Apakah demokrasi kita sedang baik-baik saja? Atau, kita sedang menuju kejatuhan demokrasi. Kalau ukurannya kebebasan berbicara, demokrasi kita berada di ruang abu-abu. Di saat yang sama kita memiliki keyakinan bahwa reformasi telah menyediakan ruang untuk menyatakan pendapat, tetapi di saat yang sama kita juga mengetahui ada banyak jebakan – atas nama ketertiban dan kepatutan – untuk membungkam kebebasan berpendapat.
Tetapi, bukankah usia berdemokrasi kita belumlah matang kalau indikatornya rentang waktu hidup setelah rezim Orde Baru – yang kita jadikan sebagai prototipe pemerintah yang otoriter.
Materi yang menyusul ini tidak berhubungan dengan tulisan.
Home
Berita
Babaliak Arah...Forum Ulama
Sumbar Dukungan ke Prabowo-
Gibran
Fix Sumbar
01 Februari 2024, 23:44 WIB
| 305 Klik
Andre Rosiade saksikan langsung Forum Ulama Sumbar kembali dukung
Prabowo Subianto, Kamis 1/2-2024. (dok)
Atau, bukankah kita sedang berjalan tertatih untuk belajar bagaimana hidup sebagai masyarakat modern yang menjadikan demokrasi sebagai jalan terbaiknya.
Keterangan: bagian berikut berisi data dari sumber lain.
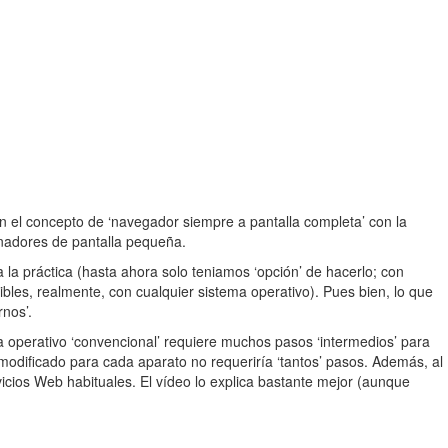
n el concepto de ‘navegador siempre a pantalla completa’ con la
nadores de pantalla pequeña.
 la práctica (hasta ahora solo teniamos ‘opción’ de hacerlo; con
les, realmente, con cualquier sistema operativo). Pues bien, lo que
rnos’.
 operativo ‘convencional’ requiere muchos pasos ‘intermedios’ para
 modificado para cada aparato no requeriría ‘tantos’ pasos. Además, al
vicios Web habituales. El vídeo lo explica bastante mejor (aunque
Demokrasi selalu jadi obat penyembuh apa pun sakitnya. Di Aceh, sebagai contoh, ketika percakapan damai dipilih, demokrasi merupakan cara untuk hidup di masa damai. Demokrasi adalah harga mati untuk sebuah perdamaian. Oleh karena itu, demokrasi dijadikan cara untuk memilih pemimpin kultural tertinggi yang disebut Wali Nanggroe. Tidak hanya itu, Wakil Wali Nanggroe pun dipilih melalui mekanisme demokrasi sehingga yang duduk di dua posisi itu merupakan representasi sebuah kelompok politik. Jangan heran kalau nanti, bila kekuatan politik berganti karena kehendak demokrasi, struktur politik kultural itu pun akan berubah sesuai dengan selera politik.
Lalu, apakah kita bisa mengatakan bahwa demokrasi terus melemah? Jawaban pertama, tentu saja, budaya demokrasi merupakan cangkokan dari luar. Orang menyebutnya, “dari Barat.” Demokrasi bukanlah datang dari budaya kita yang adiluhung. Lalu, orang akan beramai-ramai memilih otoritarianisme. Lalu, pilihan hanya ada dua: demokrasi atau otoriter.
Tentu saja, tidak ada yang berani mengatakan dirinya otoriter. Biasanya, otoritarianisme dibalut dengan banyak bahasa: demokrasi budi pekerti, demokrasi kearifan, demokrasi bukan barat, demokrasi asli Indonesia. Apakah itu demokrasi? Mungkin saja.
Tetapi, selalu saja demokrasi memiliki ukuran universal, salah satunya kedaulatan individu. Hal itulah yang menjadi masalah di Indonesia. Tahun 1950-an, ketika generasi yang tumbuh dalam dekapan pendidikan Eropa menjadi penguasa narasi. Demokrasi – dengan tambah “liberal” – menjadi cara hidup bernegara. Generasi itu tidak berlangsung lama. Demokrasi “liberal” dianggap tidak sesuai dengan kebudayaan Indonesia yang mengagungkan bapakisme. Bangsa yang hidup dengan penuh kesungkanan dan suka memberi kasih dianggap tidak cocok kalau suka berteriak dan memberikan pikiran tanpa memperhatikan “batas.”
Celakanya, batas merupakan diksi penguasa. Diksi itu digunakan untuk membatasi sesuatu yang berlari kencang. Lalu, untuk membuat batas itu kukuh, ditulislah aturan demi aturan. Barangsiapa yang tidak hidup di aturan maka dianggap telah menyalahi kodrat sebagai warga negara. Penguasa memiliki banyak kosa kata — Batas, kodrat, kepatutan, nilai timur, dan asing – sebagai cara membungkam kretivitas individu.
Kita pernah – dan sedang – hidup di alam itu.